Supplied records: Begin

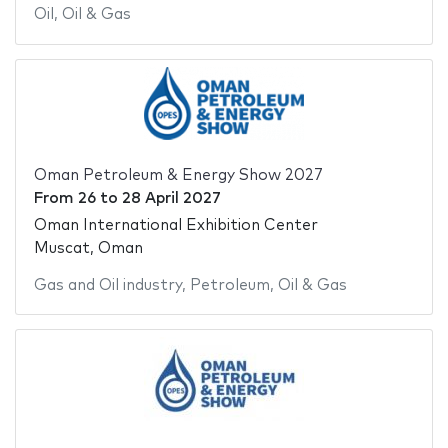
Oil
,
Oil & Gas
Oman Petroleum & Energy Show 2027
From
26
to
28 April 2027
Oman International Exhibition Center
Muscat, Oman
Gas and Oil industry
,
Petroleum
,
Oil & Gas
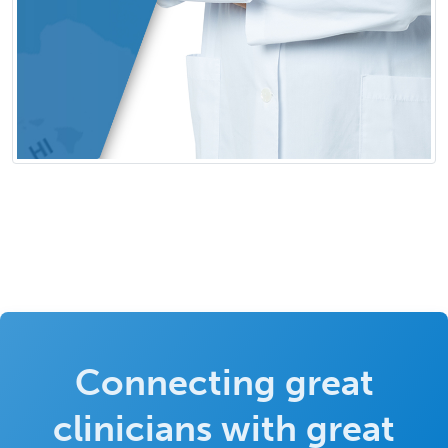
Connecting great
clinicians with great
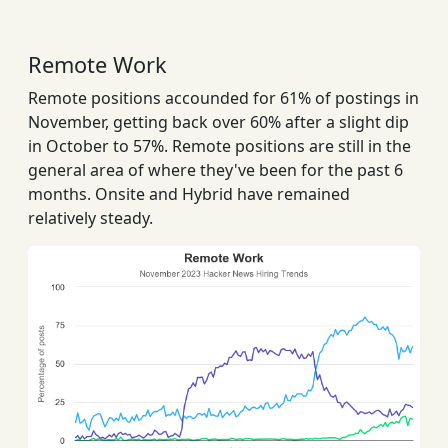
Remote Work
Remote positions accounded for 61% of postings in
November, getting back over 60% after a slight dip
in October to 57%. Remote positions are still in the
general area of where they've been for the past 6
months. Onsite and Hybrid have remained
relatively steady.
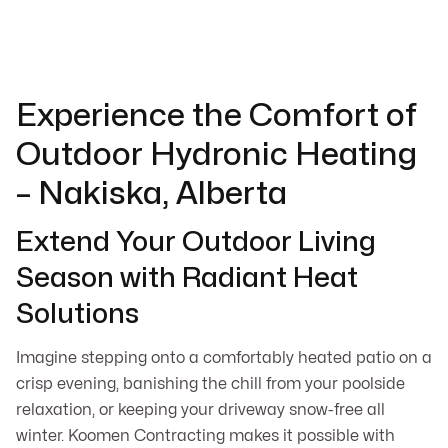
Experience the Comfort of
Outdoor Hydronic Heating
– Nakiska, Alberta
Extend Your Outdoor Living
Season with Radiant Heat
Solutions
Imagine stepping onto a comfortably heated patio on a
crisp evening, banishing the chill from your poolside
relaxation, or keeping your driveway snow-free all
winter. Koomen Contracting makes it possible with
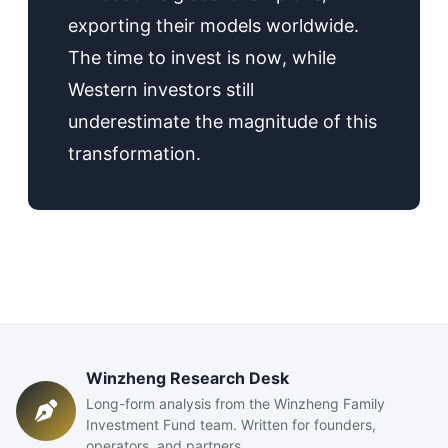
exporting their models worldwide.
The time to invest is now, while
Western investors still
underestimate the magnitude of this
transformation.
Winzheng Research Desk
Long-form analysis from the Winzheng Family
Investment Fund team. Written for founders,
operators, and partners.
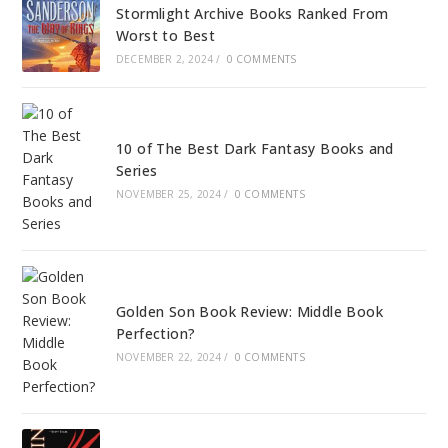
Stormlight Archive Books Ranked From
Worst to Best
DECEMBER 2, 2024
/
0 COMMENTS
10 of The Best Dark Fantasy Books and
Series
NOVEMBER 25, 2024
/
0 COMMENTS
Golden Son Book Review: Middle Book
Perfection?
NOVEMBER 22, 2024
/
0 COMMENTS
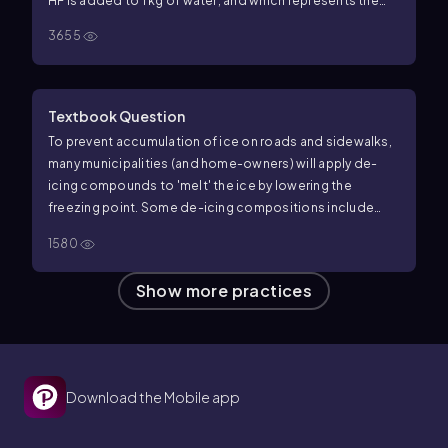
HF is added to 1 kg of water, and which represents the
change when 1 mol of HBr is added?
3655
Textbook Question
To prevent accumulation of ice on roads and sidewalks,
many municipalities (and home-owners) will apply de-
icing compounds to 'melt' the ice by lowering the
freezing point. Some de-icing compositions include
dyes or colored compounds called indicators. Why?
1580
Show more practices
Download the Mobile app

Supplied records: End

*Exercise objective*.
From the data, collect all lines where the string "Remote" appears.

*Finished task*.
Remote Work
Remote positions accounded for 61% of postings in
in October to 57%. Remote positions are still in the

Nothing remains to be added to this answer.